Code Sample, a copy-pastable example if possible
from pandas.compat import StringIO
import pandas as pd
t1 = """float
1
"""
t2 = """float
NaN
"""
for t in t1, t2:
df = pd.read_csv(StringIO(t), dtype={'float': 'str'})
print(type(df['float'][0]))
Problem description
Even when explicitly specifying dtype above, read_csv still converts values in the float column to a float when the string is "NaN". This behavior appears to be limited to "NaN" as it doesn't happen for regular numbers. Still, I unexpectedly ran across a "NaN" string in my application so it's blocking me.
Comment From: gfyoung
So at the surface, pandas is actually respecting your wishes, as the dtype of the column is object. However, it just so happens that the element contained in that column is not converted to a str. That being said, I think it should convert to a string (the NaN itself). PR to patch is welcome!
Comment From: giba0
@gfyoung A newbie here! I would like to help with this problem! Any tips on where to start?
Comment From: gfyoung
@gilbertoolimpio : Thanks for volunteering! So read_csv is a somewhat tricky / convoluted function, but it's do-able to understand once you've worked with for long enough.
Head over to parsers.pyx. That's where the bulk of the processing for the C engine is done. Look at the _read_rows method. There, you should be able to trace when we have finished reading the data and when we begin to transform data types of columns.
Comment From: giba0
Ok @gfyoung! Thanks!
Comment From: giba0
@jamesqo and @gfyoung the expected result would be
Comment From: gfyoung
Yes, that's correct!
Comment From: giba0
For now you may want to use the solution below while not finding a solution.

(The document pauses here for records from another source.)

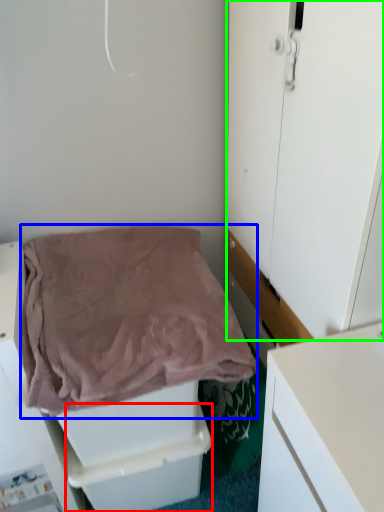 Question: Based on their relative distances, which object is nearer to drawer (highlighted by a red box)? Choose from blanket (highlighted by a blue box) and door (highlighted by a green box).

Choices:
 (A) blanket
 (B) door

Answer: (A) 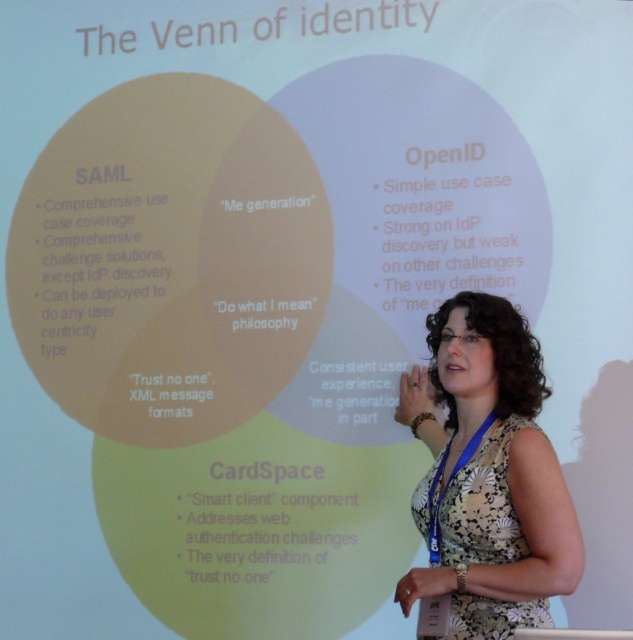 Can you confirm if floral dress at center is positioned above floral print fabric dress at lower right?

Yes, floral dress at center is above floral print fabric dress at lower right.

Who is taller, floral dress at center or floral print fabric dress at lower right?

Standing taller between the two is floral dress at center.

The width and height of the screenshot is (633, 640). In order to click on floral dress at center in this screenshot , I will do `click(491, 477)`. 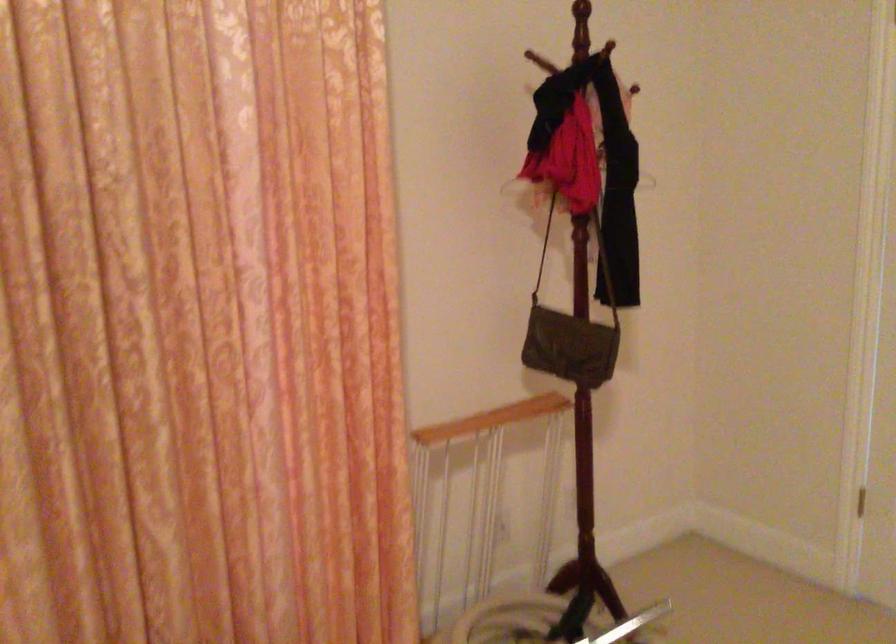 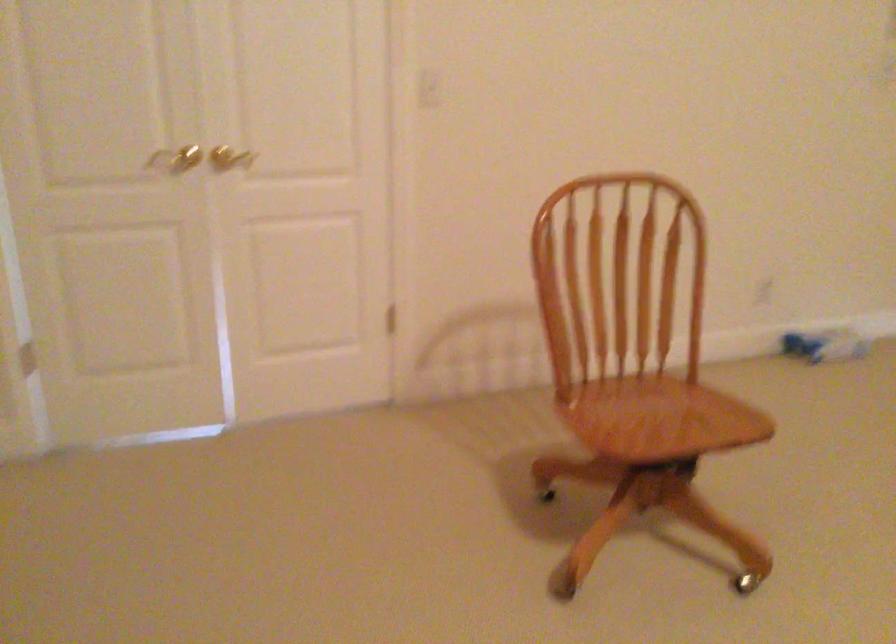 Question: The camera is either moving clockwise (left) or counter-clockwise (right) around the object. The first image is from the beginning of the video and the second image is from the end. Is the camera moving left or right when shooting the video?

Choices:
 (A) Left
 (B) Right

Answer: (A) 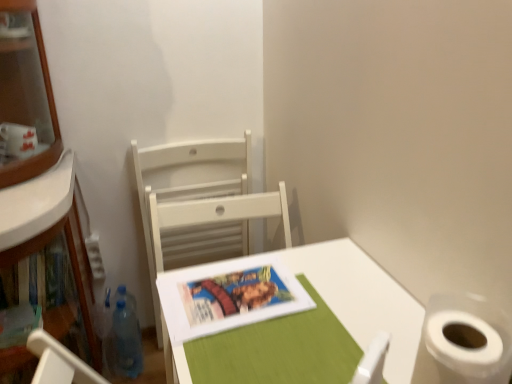 This screenshot has width=512, height=384. Identify the location of blank space situated above matte paper book cover at center (from a real-world perspective). (230, 293). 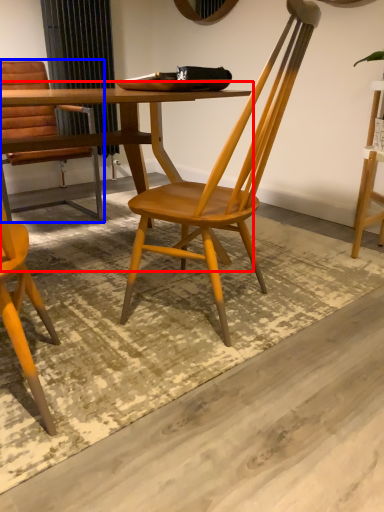 Question: Among these objects, which one is farthest to the camera, table (highlighted by a red box) or chair (highlighted by a blue box)?

Choices:
 (A) table
 (B) chair

Answer: (B) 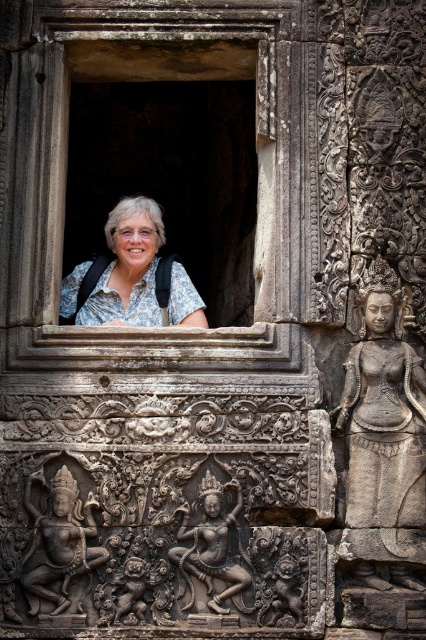 You are a tourist standing in front of the ancient temple. You see the stone window at center and the white floral shirt at center. Which object is closer to you?

The stone window at center is closer to you than the white floral shirt at center because it is further to the viewer. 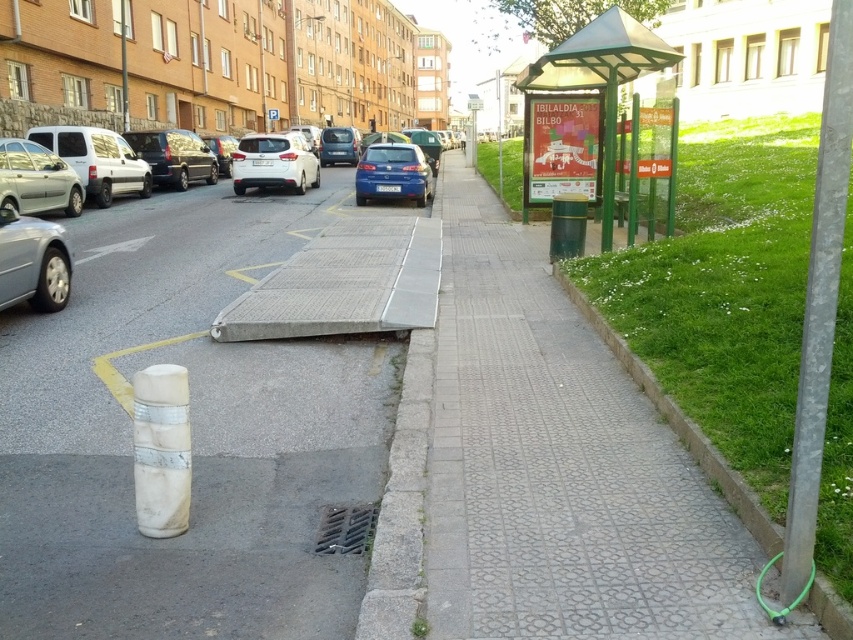 You are a delivery person who needs to place a 50 feet long banner between the green metallic bus stop at upper right and the white plastic parking sign at upper center. Can you fit the banner between them?

The distance between the green metallic bus stop at upper right and the white plastic parking sign at upper center is 45.83 feet, which is shorter than the 50 feet banner. Therefore, the banner cannot be placed between them.

You are a delivery person trying to determine the best place to park your electric scooter. You need to ensure it is visible from the road but also close to the green metallic bus stop at upper right and the green grass at lower right. Based on their heights, which object should you position your scooter closer to for better visibility?

The green metallic bus stop at upper right is much taller than the green grass at lower right, so positioning the scooter closer to the bus stop would provide better visibility from the road.

You are a pedestrian standing on the sidewalk and want to cross the road to reach the metallic silver car at left. Is the green metallic bus stop at upper right in your way?

The green metallic bus stop at upper right is located above the metallic silver car at left, so it is positioned higher up in the image but not necessarily blocking the path. The pedestrian can likely walk around or past the bus stop to reach the car. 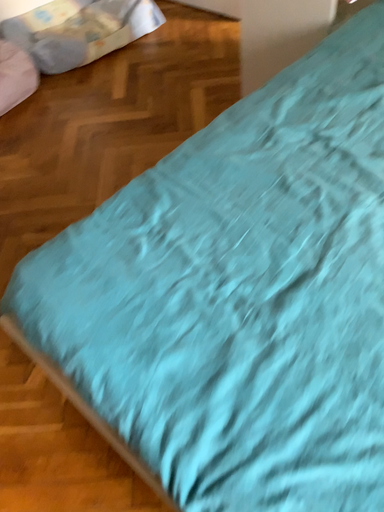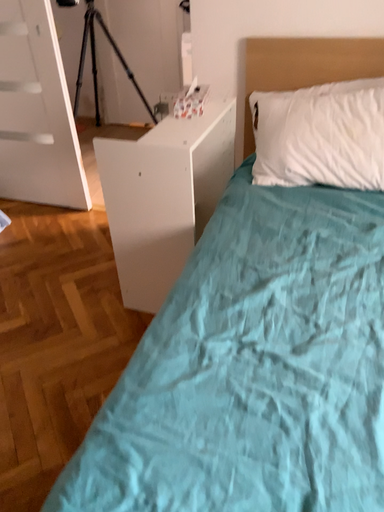 Question: Which way did the camera rotate in the video?

Choices:
 (A) rotated downward
 (B) rotated upward

Answer: (B) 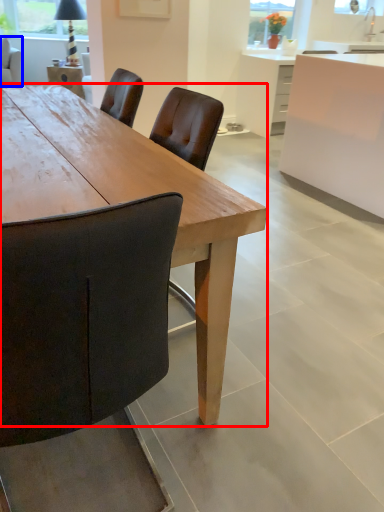 Question: Which of the following is the farthest to the observer, desk (highlighted by a red box) or chair (highlighted by a blue box)?

Choices:
 (A) desk
 (B) chair

Answer: (B) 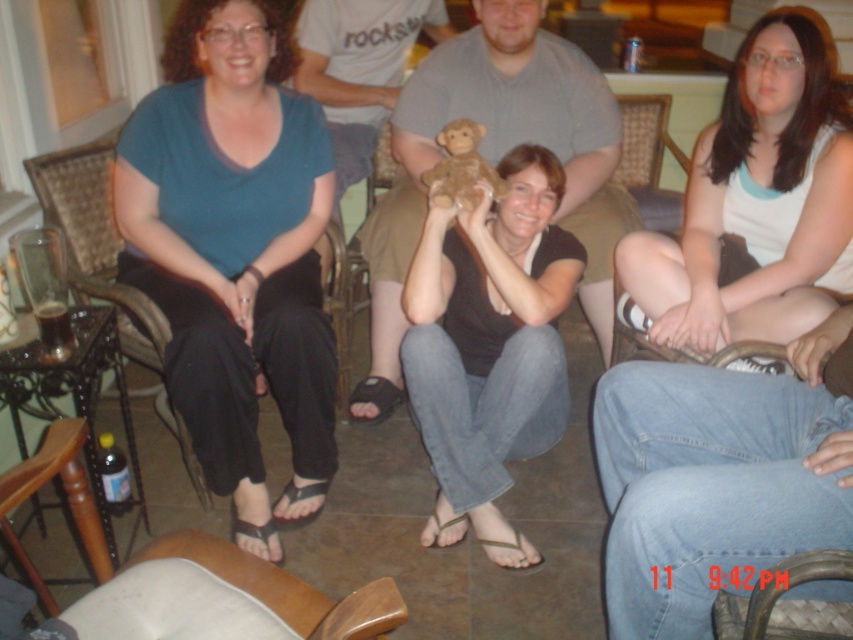 Can you confirm if gray cotton shirt at center is positioned above brown plush monkey at center?

Incorrect, gray cotton shirt at center is not positioned above brown plush monkey at center.

Is point (379, 273) closer to camera compared to point (459, 182)?

No, it is behind (459, 182).

The width and height of the screenshot is (853, 640). I want to click on gray cotton shirt at center, so click(x=495, y=163).

Who is positioned more to the left, black matte shirt at center or white cotton tank top at center?

From the viewer's perspective, black matte shirt at center appears more on the left side.

Between point (416, 408) and point (840, 195), which one is positioned in front?

Point (416, 408) is more forward.

Locate an element on the screen. The image size is (853, 640). black matte shirt at center is located at coordinates (489, 346).

Does point (819, 628) come in front of point (680, 211)?

Yes.

In the scene shown: Which of these two, woven leather chair at lower center or woven wood chair at center, stands shorter?

woven leather chair at lower center is shorter.

Which is behind, point (786, 568) or point (637, 160)?

The point (637, 160) is more distant.

You are a GUI agent. You are given a task and a screenshot of the screen. Output one action in this format:
    pyautogui.click(x=<x>, y=<y>)
    Task: Click on the woven leather chair at lower center
    
    Given the screenshot: What is the action you would take?
    pyautogui.click(x=778, y=616) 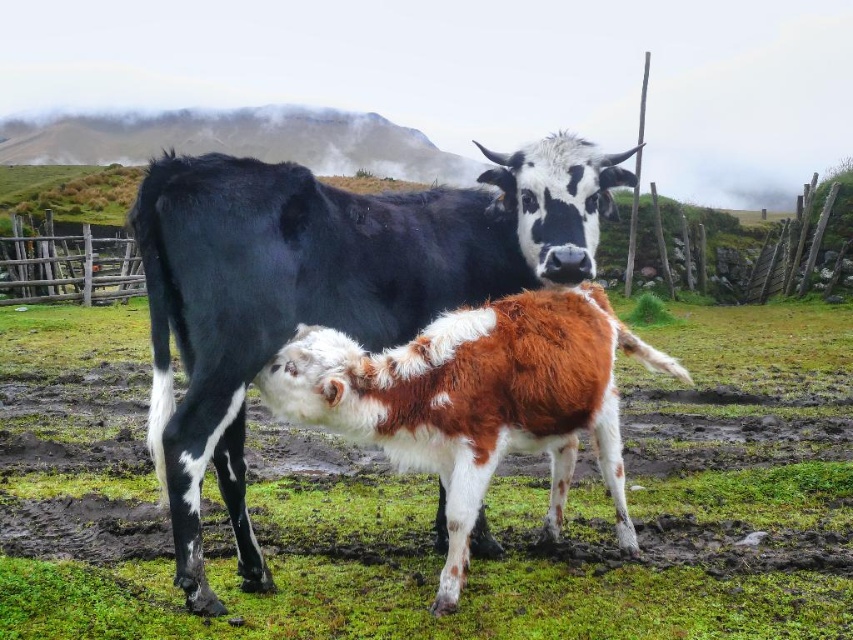 Between black and white cow at center and wooden fence at left, which one appears on the left side from the viewer's perspective?

wooden fence at left

Does black and white cow at center have a smaller size compared to wooden fence at left?

Yes, black and white cow at center is smaller than wooden fence at left.

Which is in front, point (221, 452) or point (10, 228)?

Point (221, 452) is more forward.

You are a GUI agent. You are given a task and a screenshot of the screen. Output one action in this format:
    pyautogui.click(x=<x>, y=<y>)
    Task: Click on the black and white cow at center
    The height and width of the screenshot is (640, 853).
    Given the screenshot: What is the action you would take?
    pyautogui.click(x=326, y=289)

Between brown fuzzy calf at center and wooden fence at left, which one appears on the left side from the viewer's perspective?

wooden fence at left

In the scene shown: Does brown fuzzy calf at center have a larger size compared to wooden fence at left?

Yes, brown fuzzy calf at center is bigger than wooden fence at left.

Where is `brown fuzzy calf at center`? The width and height of the screenshot is (853, 640). brown fuzzy calf at center is located at coordinates (434, 497).

Where is `brown fuzzy calf at center`? brown fuzzy calf at center is located at coordinates [434, 497].

Who is higher up, brown fuzzy calf at center or black and white cow at center?

black and white cow at center is higher up.

Between brown fuzzy calf at center and black and white cow at center, which one appears on the left side from the viewer's perspective?

From the viewer's perspective, black and white cow at center appears more on the left side.

Where is `brown fuzzy calf at center`? This screenshot has width=853, height=640. brown fuzzy calf at center is located at coordinates (434, 497).

At what (x,y) coordinates should I click in order to perform the action: click on brown fuzzy calf at center. Please return your answer as a coordinate pair (x, y). The height and width of the screenshot is (640, 853). Looking at the image, I should click on (434, 497).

df = pd.read_csv(StringIO(t), dtype={'float': 'str'}, engine='python')
@gfyoung
I'm having trouble debugging the files pyx could you give me a hint?
Comment From: gfyoung
Debugging the files pulls? What do you mean by that?
Comment From: giba0
@gfyoung I'm sorry, I meant pyx, my spell-checker, made me fail!
Comment From: gfyoung
@gilbertoolimpio : Hahaha, got it. Debugging pyx files is kind of annoying, so I generally just add a ton of print statements wherever I can.
Comment From: jreback
this is a duplicate of #15669 which needs discussion.
Comment From: jreback
since NaN are by definition the missing value marker this is correct. you can comment on #15669 if you would like.
Comment From: jamesqo
@jreback The value isn't missing, it's the string "NaN".
Comment From: gfyoung
If you read the first part of the issue in #15669, I can see why it's considered a duplicate.